Rosenkavalier is a wonderful opera. It has some of the most superb music ever written for women’s voices and it has a central theme that strikes chords for everyone who has any interest in the way that love and sexual attraction survive the passage of time and the effect of aging on the way we see our place in the world. And it manages to combine these serious strands with broad comedy. This marvellous production by Olivia Fuchs for Welsh National Opera offers new insights into these themes.

It is Vienna in 1911. The Marschallin has a young lover, Octavian. As the curtain rises, we find them exhausted in bed together after a night of passion – vividly portrayed by the orchestra in the overture. Their morning idyll is interrupted by the arrival of the Marschallin’s aristocratic but uncouth cousin from the country, Baron Ochs. Ochs is in Vienna to marry Sophie von Faninal, a rich young heiress from a merchant family. Octavian is chosen to present to Sophie the silver rose symbolising Och’s love. He falls in love with her on the spot and, when Ochs arrives and behaves boorishly, Octavian objects. In the final act Octavian contrives to lure Ochs into an assignation with a servant girl who is not what she seems. This leads to his humiliation and the end of his hopes of marrying money. As the opera ends, the Marschallin retires with exemplary grace to leave her young admirer with his new love.

In this production, director Olivia Fuchs focuses on the passing of time and the Marschallin’s growing sadness as she realises that old age is creeping up on her and the love affair with Octavian must soon end. Two simple but highly effective devices are employed to underscore this theme – a silent figure observing the action who represents the Marschallin in old age – and falling sand which, as if from an hour glass, gradually piles up on the stage. The effect is to emphasise the relentless march of time and enhances the poignancy of the ending of the love affair.

The four key singers are superb. Rebecca Evans as the Marschallin is excellent. She sings with consummate style throughout but she delivers her musical soliloquy at the end of Act 1 with a beauty of tone and a depth of feeling that I found overwhelming. Lucia Servoni is a very convincing Octavian whether in lascivious mode with the Marschallin or in angry mode confronting the Baron. Her duet with the superb Louise Alder immediately after the presentation of the rose was outstanding, almost overtaking the famous final trio in its beauty. Alder, already established as a rising star, is a splendid Sophie, self-effacing and spiky by turns. Brindley Sherratt makes sure the baron is not just the rustic buffoon stereotype that we are sometimes offered and his rich bass voice is always well produced and projected.

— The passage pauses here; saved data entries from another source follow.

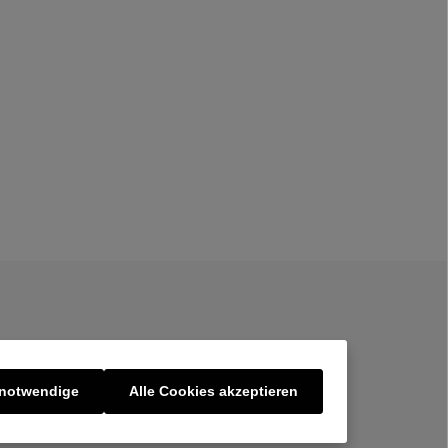
 notwendige
Alle Cookies akzeptieren
er uns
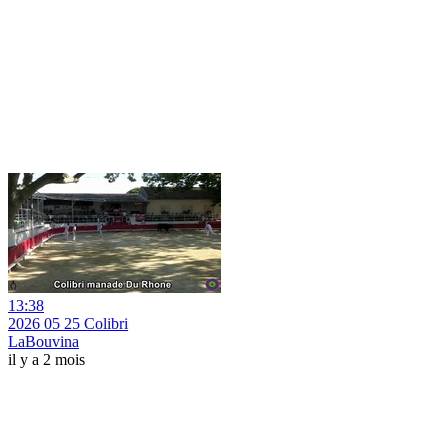
13:38
2026 05 25 Colibri
LaBouvina
il y a 2 mois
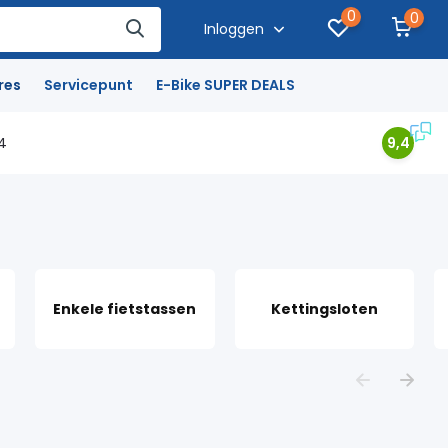
0
0
Inloggen
res
Servicepunt
E-Bike SUPER DEALS
4
9,4
Enkele fietstassen
Kettingsloten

Conductor Tomas Hanus was sure-footed in tempi and sympathetic to the singers. The WNO orchestra was on top form and there was a strength and cohesiveness to the whole evening. The final twist, where the servant Mohammed, who has grown old and grey-haired, enters to serve tea to the silent elderly Marschallin is a delightful touch and underlines how well the whole production has been thought through to ensure its dramatic and musical impact.